Let me tell you about you
I am a mix of silk and sword, not easy to forget, but not easy to walk beside either. I have had lots of extreme adventures due to my deep trust of Goddesses wisperings. And although “Fortune favors the brave”... It does not mean the brave will not live humanly lonely lives. But I’ve decided to stretch my wings and play with the vast possibilities of the Internet. I have no shortage of creative drive and inspiration to find kindred spirits, but honestly have no idea at all if it is attainable or even in my fate.
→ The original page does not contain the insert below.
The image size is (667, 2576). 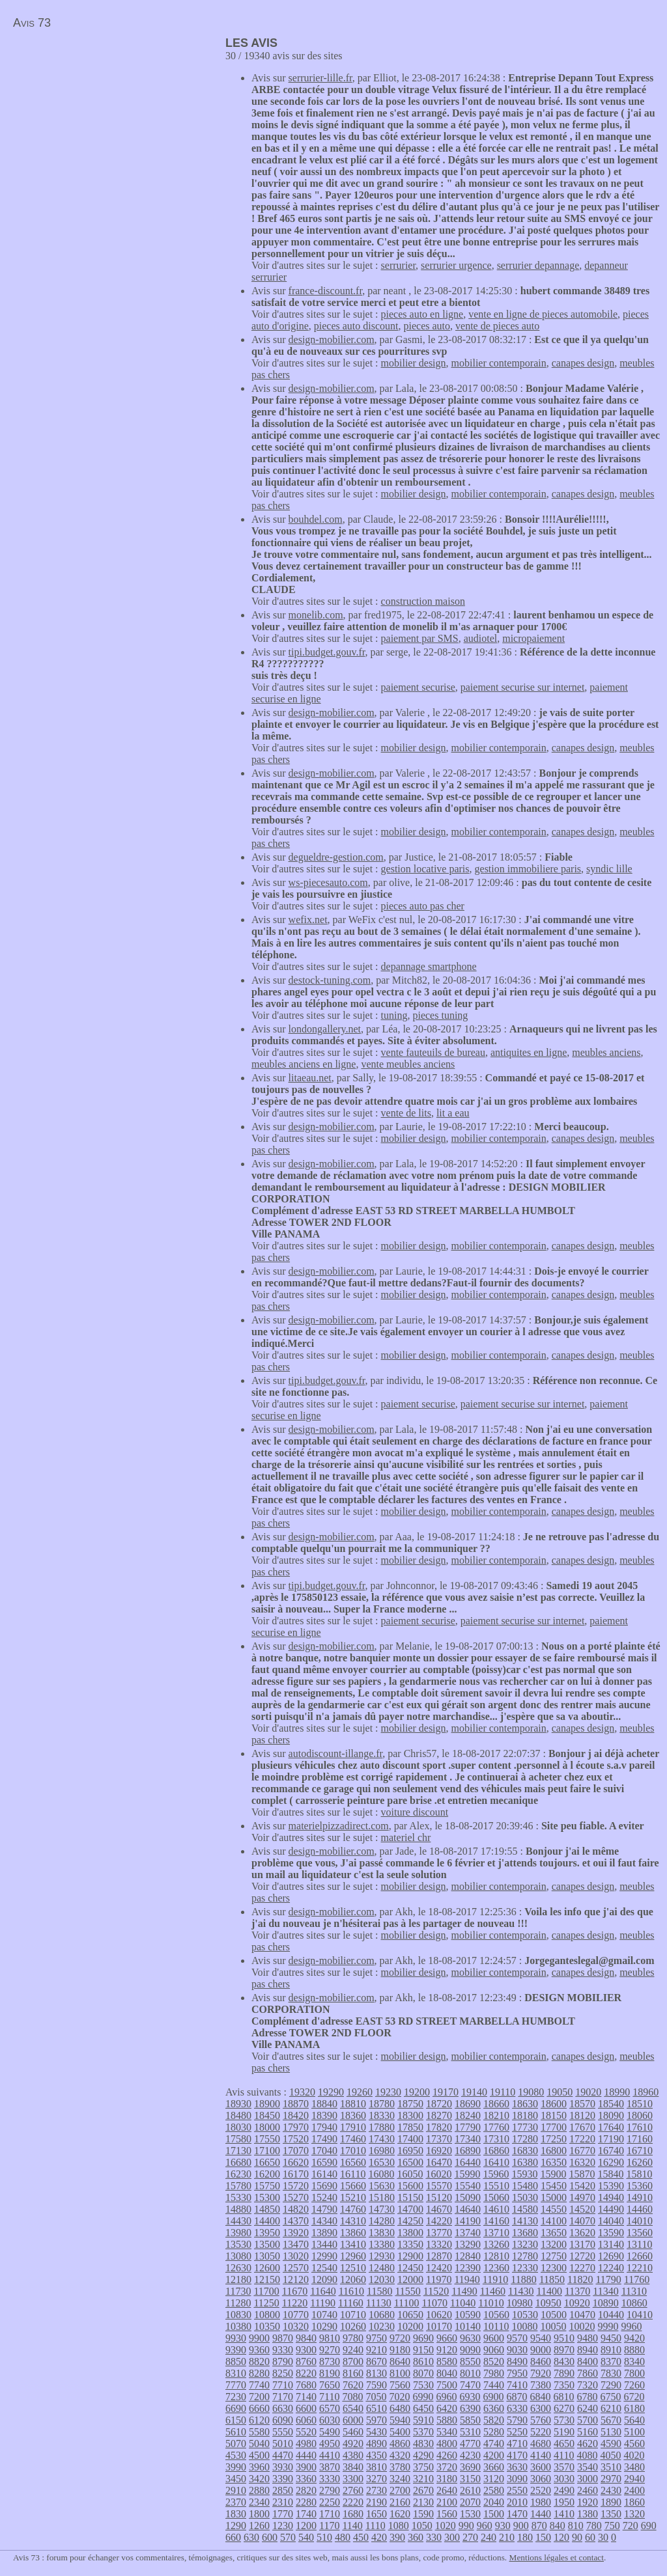 What do you see at coordinates (410, 2103) in the screenshot?
I see `18750` at bounding box center [410, 2103].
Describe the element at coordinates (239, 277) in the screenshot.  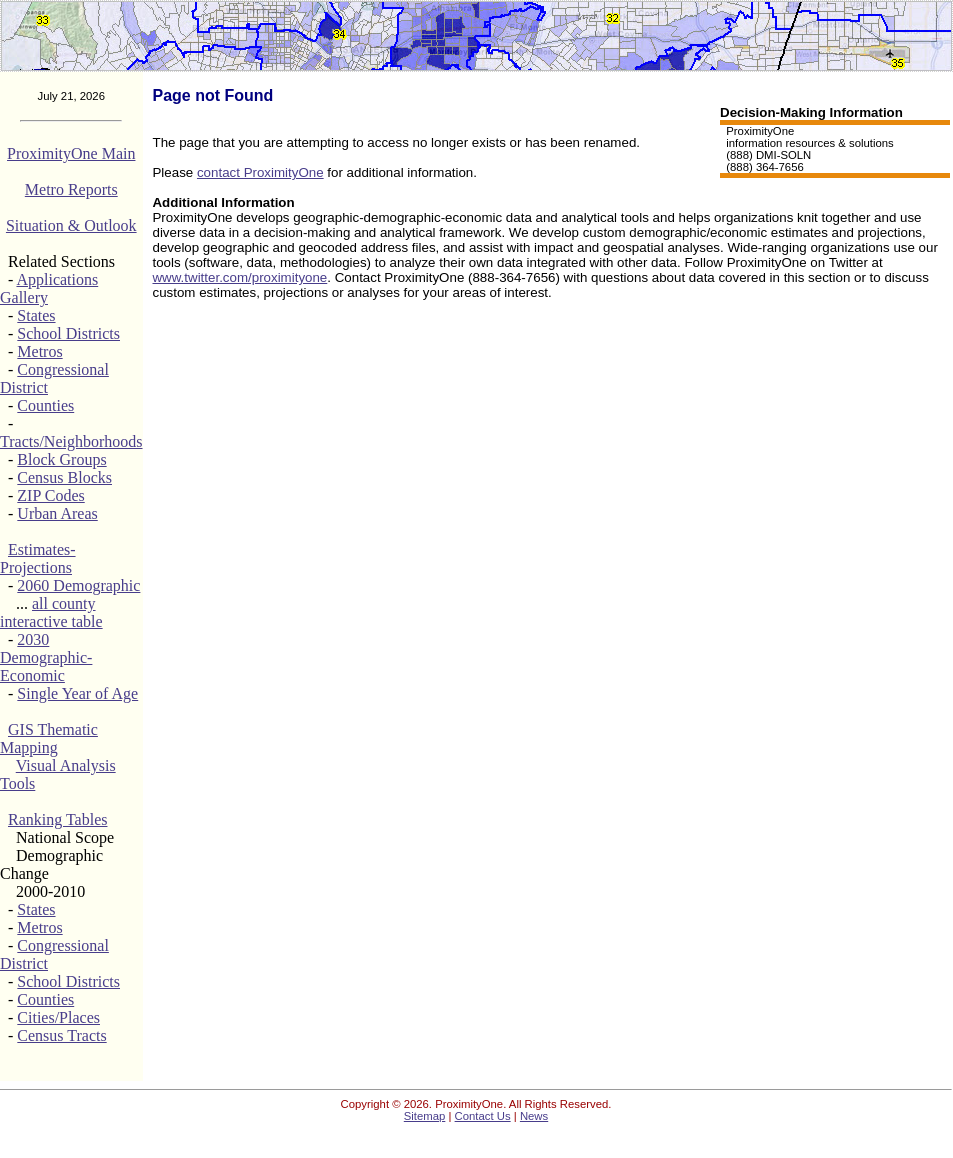 I see `www.twitter.com/proximityone` at that location.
Others see these qualities in myself
I live with a great depth of devotion toward the dark mystery of the Goddesses fluid moment. My burning curiosity and longing for ecstatic communion gives me a desire to dance in the abyss with profound meaning. I’ve always been amazed that others can accept views that humans evolved “to” the Enlightenment era of rational thinking and science....As I could never in a million arrogant years believe that I could be so powerful as to have created this awesomely interconnected synchronistic world within my own imagination as some kind of self created need for meaning. Since adulthood I have been following the I-Ching, reading tarot, having otherside visitations from the departed. I have precognitive dreams that have several times saved my life. The effect of living with “faith” is a communion with the bigger whole of life ....and this life long divine discontent demands it of me. The intelligent evolution of the external world is reflected in the internal world. I believe life is loving Herself .....Without it why would the opposites of electrical impulse hold the world together? We are blessed to share the journey.
I don't have bad habits but you may notice
I lost my wife of 18 years to bone cancer...also all of our neighbors on our water shed died of it, as unbeknownst to us uranium testing was being done above our water shed, I’m not sure why I survived, but I’ve been a widow for 13 years and I’m still quite healthy. We lived very remote and modest, traveled by horse etc. I’m now living in a small town in Idaho to care take my local elder mother. Someday I would love to live in community again or some form of cohousing.
I am 56, however I look 20 years older than I am, because I pulled my teeth and I’ve also suffered intensely over issues that never cross most peoples minds....like in my youth standing at the brink of suicide to not create suffering through what I eat (even plant suffering), hitchhiking for many years where ever the wind blew with no $ or possessions ...every state and 14 countries, including at the time the war zones of Central America, being arrested for civil disobedience more times than I can count, living outside in the most harsh and redneck places so I could try to live completely responsible with no impact on the planets health, 30 day water fasts, finding my way in my 20s to lifetime financial freedom through being a $ successful dominatrix, I’ve completely isolated myself in grief from people in a desert cave for 5 years when my mate died etc. I live more traditional at the moment, but you should know I am a different kind of person than almost everyone around me.
I believe most of the worlds problems could be solved by making it illegal to own over one million dollars.